Anyway, when I saw Miranda was taking her stand up show on tour it sounded like a good idea as a Christmas present and it provided a first chance for us to go to the brand new Leeds Arena. The Arena itself is pretty impressive, certainly a nicer place to go than my memory of going to gigs at Wembley Arena. The nature of such venues is that they encourage you to look at the screens more than at the performer directly, although we were sat close enough to be able to do both. Stewart Lee has satirised Arena gigs as paying a load of money to go and watch people off the telly on big tellies but while superficially right enough, it isn’t the damning critique it sounds – one could just as easily make the same point about going to watch football at modern grounds with screens showing replays of the action rather than just staying at home and putting on Sky Sports.
The show itself was OK. She started with a bit of audience participation to recreate the ambience of an upper-class party, which warmed the audience up. Although it was mocking posh people, it was doing so incredibly gently and almost apologetically. This is unsurprising considering that Miranda herself is about the poshest person most in the audience would be likely to come across. Class war isn’t going to go very far in a country where thousands can go to Leeds and laugh along to the idea that posh people, bless ’em are just adorably silly. Not that that is a bad thing.
Otherwise, the set was fairly unmemorable with lots of fart gags and catchphrases from her TV show. The one (probably) unscripted part was her attempting to matchmake audience members either side of the interval where she ended up with two men, one of whom had come with the mother of the other’s ex-partner. Curiously she seemed to be a bit thrown by the first saying he was gay (having asked for a single straight man) and the female audience member initially brought on stage to have a date with him saying that she was also “a little gay”. The segment seems from reviews to be in each show but using real audience members so it is hard to tell how scripted if at all it was. It was less glib than the rest so probably not scripted.

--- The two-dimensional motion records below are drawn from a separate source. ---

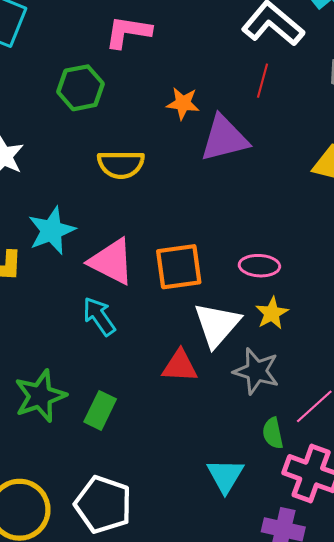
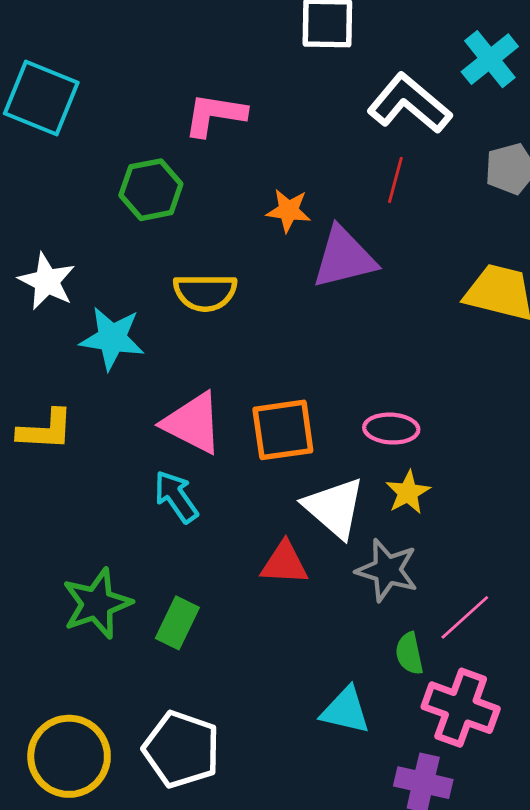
cyan star: (52, 231) -> (112, 338), moved, turned 30
white triangle: (217, 325) -> (334, 508), turned -30
cyan triangle: (225, 476) -> (345, 710), turned -48

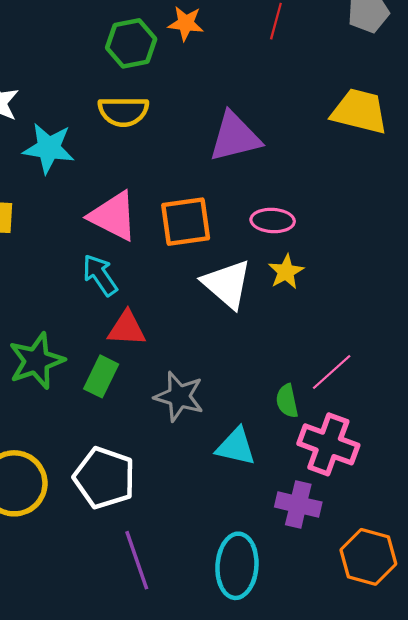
green hexagon: (151, 190) -> (131, 43), moved
orange star: (288, 210) -> (186, 23), moved
purple triangle: (344, 258) -> (235, 137), moved
red triangle: (284, 563) -> (127, 329), moved
gray star: (387, 570) -> (179, 396), moved

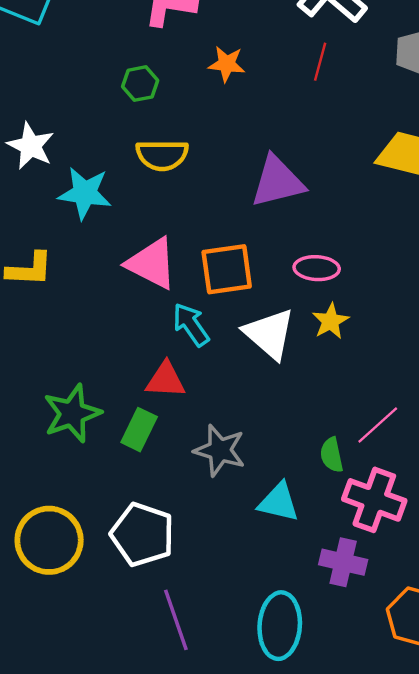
green hexagon: (131, 43) -> (140, 84), moved, size x0.7
cyan arrow: (100, 275) -> (191, 325), moved

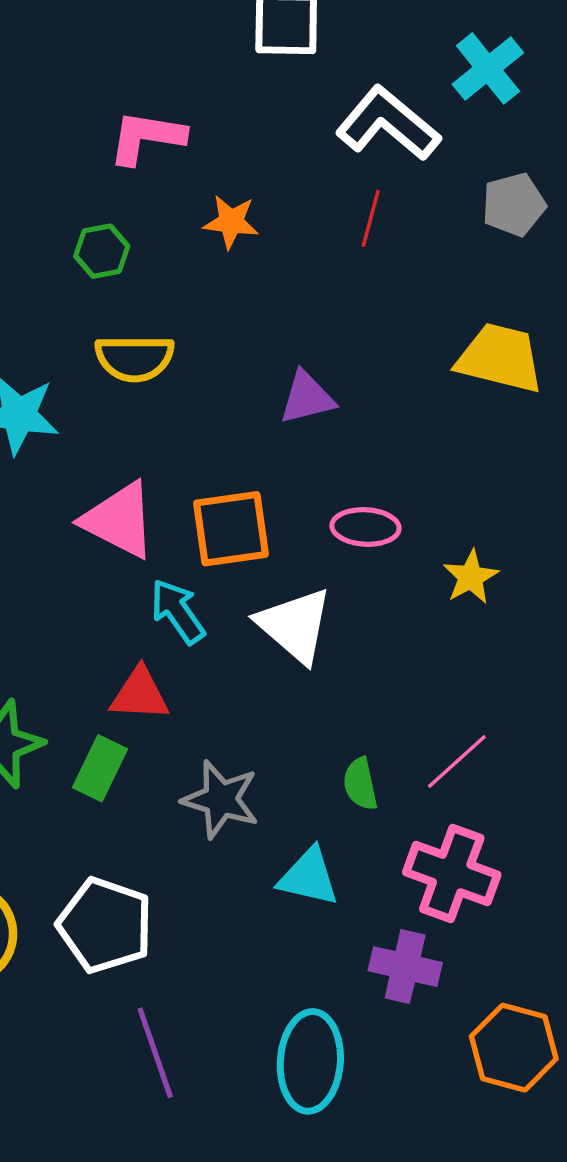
purple triangle: (277, 182) -> (307, 398), size x0.7
yellow star: (330, 321) -> (471, 577), moved
green semicircle: (332, 455) -> (360, 784), moved

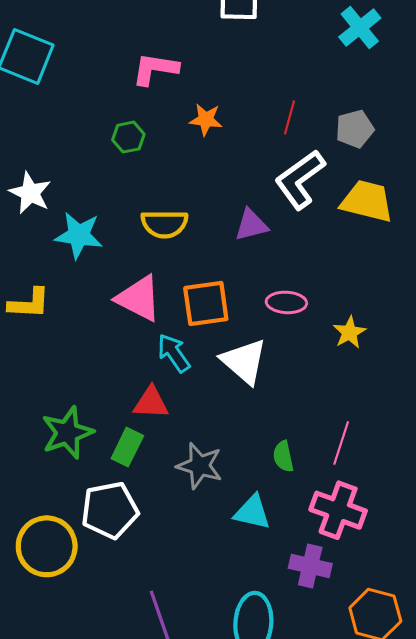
white L-shape: (388, 124) -> (300, 179), moved, turned -76
gray pentagon: (514, 205) -> (355, 129), moved
yellow semicircle: (135, 358) -> (164, 224), moved
pink line: (457, 761) -> (341, 443), turned -30
white pentagon: (105, 925) -> (110, 510), moved, turned -30

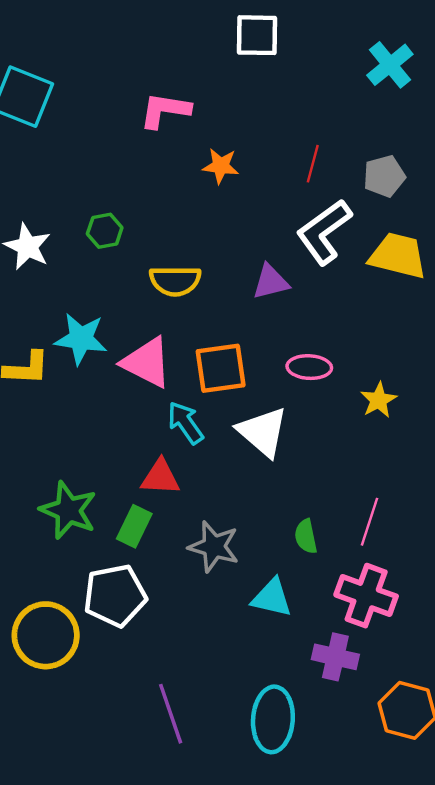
green hexagon: (128, 137) -> (105, 231), moved
cyan star: (79, 235) -> (81, 339), moved
green star: (67, 433) -> (68, 510), turned -30

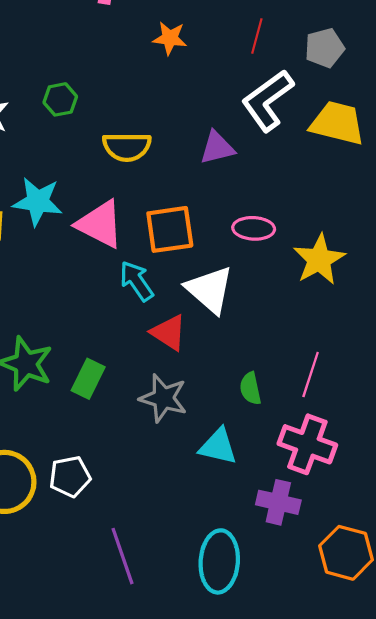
yellow star: (379, 400) -> (319, 260), size x1.5
red triangle: (160, 477) -> (169, 333), moved, turned 30
white pentagon: (115, 596) -> (70, 477), moved, size x0.7

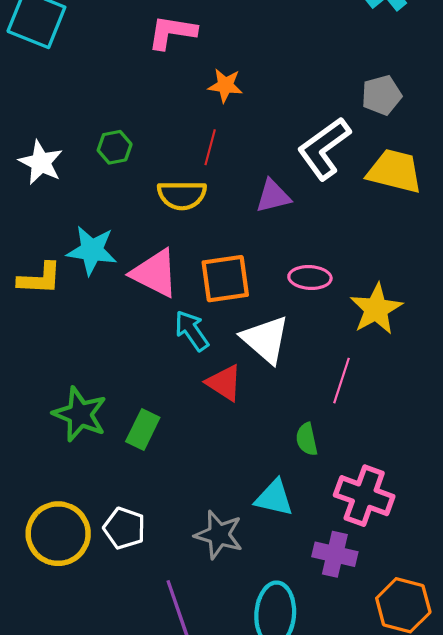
red line: (257, 36) -> (210, 147), moved
pink line: (311, 374) -> (341, 381), moved
gray star: (163, 398) -> (219, 535), moved
white pentagon: (70, 477) -> (124, 528), turned 30

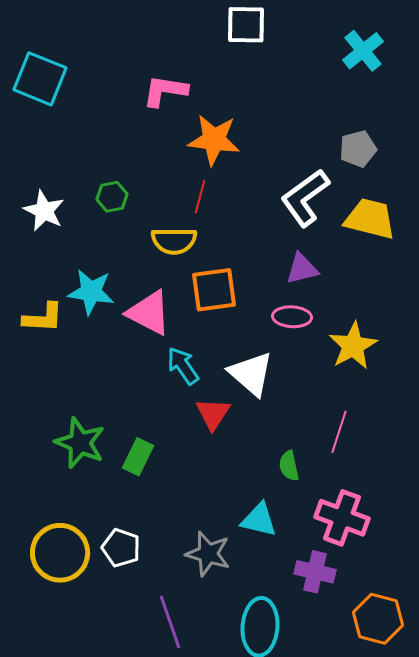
orange star: (225, 85) -> (214, 140), size x1.6
purple triangle: (273, 196) -> (302, 269), moved
orange square: (225, 279) -> (214, 290), moved
pink line: (341, 381) -> (339, 432), moved
red triangle: (224, 383) -> (213, 414), turned 30

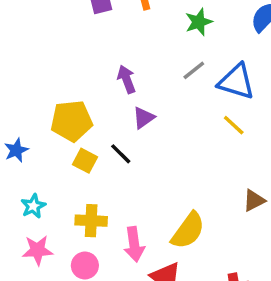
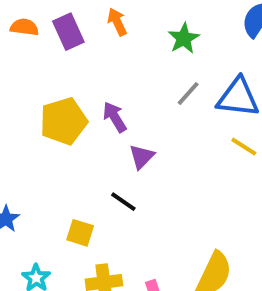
yellow pentagon: (72, 121) -> (63, 121), moved
yellow square: (85, 161) -> (80, 233), moved

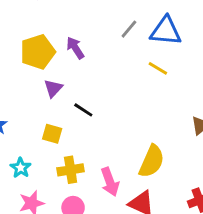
yellow line: (244, 147) -> (158, 68), moved
purple triangle: (142, 157) -> (53, 88), moved

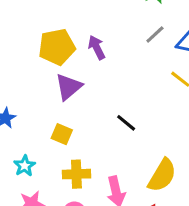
purple triangle: (53, 88) -> (69, 87), size x1.4
black line: (83, 110) -> (126, 123), moved

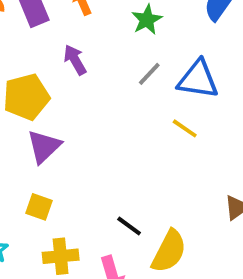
purple arrow: (97, 47) -> (75, 60), moved
black line: (126, 123) -> (129, 226), moved

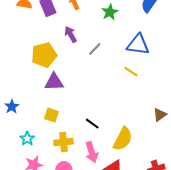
gray line: (149, 74) -> (95, 49), moved
purple triangle: (44, 146) -> (54, 82), turned 42
black line: (129, 226) -> (92, 124), moved

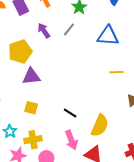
gray line: (95, 49) -> (69, 30), moved
yellow line: (131, 72) -> (116, 72), moved, turned -32
yellow cross: (63, 142) -> (33, 140), moved

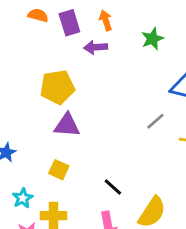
gray line: (69, 30) -> (155, 121), moved
purple arrow: (44, 31) -> (96, 47), moved, turned -70

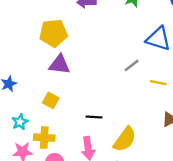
black line: (113, 187) -> (94, 117), turned -42

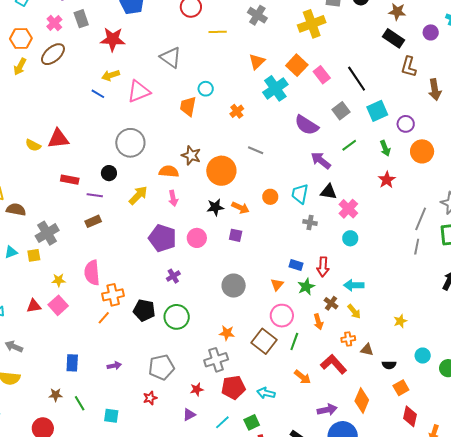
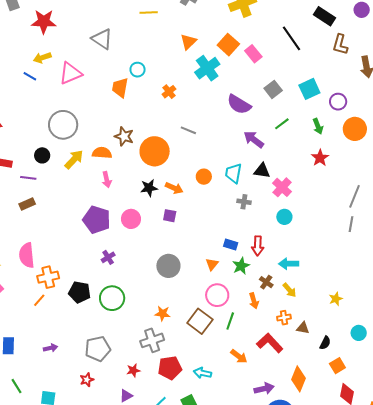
black line: (357, 79) -> (292, 38), moved
yellow arrow: (138, 195) -> (74, 159), moved
black semicircle: (389, 365) -> (325, 343), turned -64

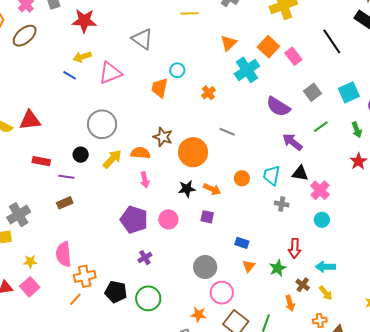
blue rectangle: (231, 244) -> (242, 243), moved
pink circle: (217, 295) -> (222, 293), moved

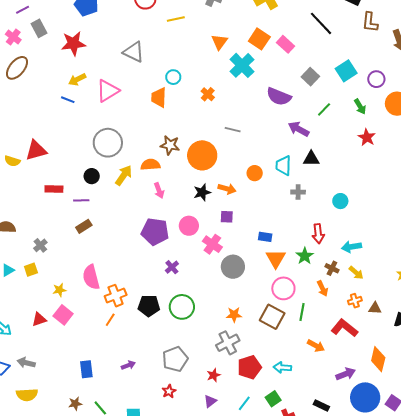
pink cross: (320, 190) -> (212, 244), moved
gray cross: (19, 215) -> (40, 245), size x0.6
orange triangle: (249, 266) -> (276, 259), size x1.5
pink circle: (222, 293) -> (283, 288), moved

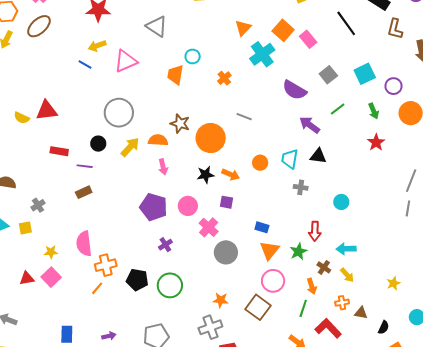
green line: (302, 312) -> (303, 308), moved

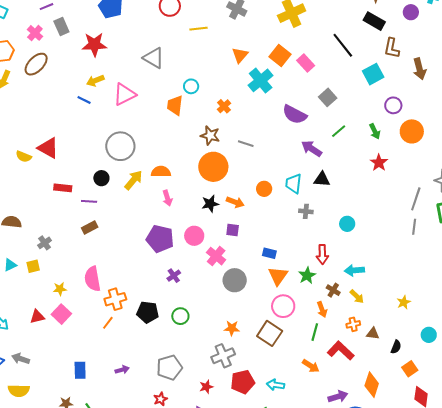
cyan square: (365, 74) -> (373, 74), moved
red triangle: (47, 111) -> (48, 148), turned 40
brown star: (180, 124) -> (210, 136), moved
green circle: (170, 285) -> (180, 316), size x0.7

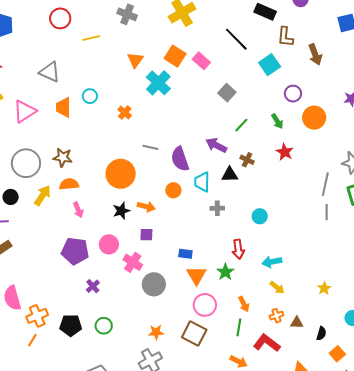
orange trapezoid: (175, 105) -> (63, 107), moved
purple semicircle: (295, 115) -> (180, 159), moved, turned 50
brown star: (210, 136) -> (63, 157), moved
brown cross: (333, 290) -> (247, 160), moved

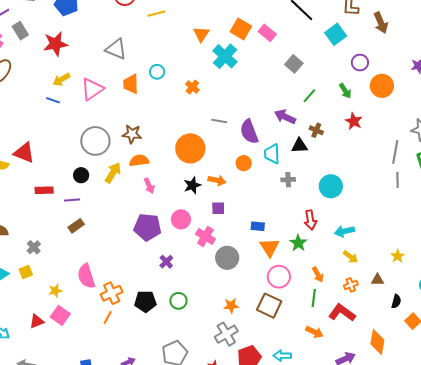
cyan circle: (260, 216) -> (331, 186), size x1.5
brown triangle: (297, 323) -> (377, 280), moved

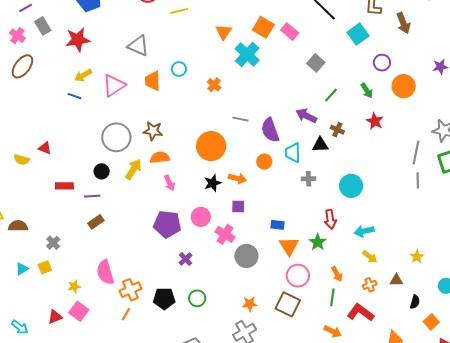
red triangle: (24, 153) -> (45, 148), size x0.6

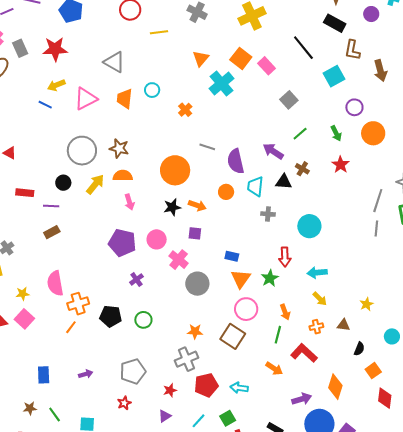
gray rectangle: (43, 26) -> (20, 48), moved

The best part came right at the end where filmed vignettes of the social awkwardnesses which had been the main subject matter of the show were played on the video screens. The stand out one of these was the office game of getting from one side of the room to the other without touching the floor, using desks as walkways, hitching a piggy back lift off a colleague, whizzing across on a spinning office chair and so on. These had the feel of the TV series and showed that the best of Miranda’s comedy is in the visual slapstick rather than words alone. This also, to me, highlighted that the charm of the TV series also came from the slick way it works as an ensemble piece. “Such fun” as a catchphrase works better when said by Patricia Hodge as Miranda’s embarrassing mum. Miranda galloping round an empty stage is a lot less amusing than her doing it alongside the “freakishly small” Sarah Hadland. A posh party is funnier if it has Sally Phillips doing star jumps while pouring custard down her knickers. Maybe watching someone off the telly on a big telly isn’t as good as just watching telly.